> Task item
Look for the line containing "This is the meat" in the records below. Then output it and all the lines that follow, exactly and without any others.

> Supplied material
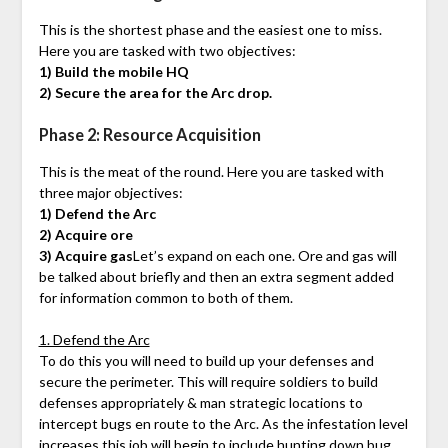
This is the shortest phase and the easiest one to miss.
Here you are tasked with two objectives:
1) Build the mobile HQ
2) Secure the area for the Arc drop.
Phase 2: Resource Acquisition
This is the meat of the round. Here you are tasked with
three major objectives:
1) Defend the Arc
2) Acquire ore
3) Acquire gas
Let’s expand on each one. Ore and gas will
be talked about briefly and then an extra segment added
for information common to both of them.
1. Defend the Arc
To do this you will need to build up your defenses and
secure the perimeter. This will require soldiers to build
defenses appropriately & man strategic locations to
intercept bugs en route to the Arc. As the infestation level
increases this job will begin to include hunting down bug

> Answer for this exercise
This is the meat of the round. Here you are tasked with
three major objectives:
1) Defend the Arc
2) Acquire ore
3) Acquire gas
Let’s expand on each one. Ore and gas will
be talked about briefly and then an extra segment added
for information common to both of them.
1. Defend the Arc
To do this you will need to build up your defenses and
secure the perimeter. This will require soldiers to build
defenses appropriately & man strategic locations to
intercept bugs en route to the Arc. As the infestation level
increases this job will begin to include hunting down bug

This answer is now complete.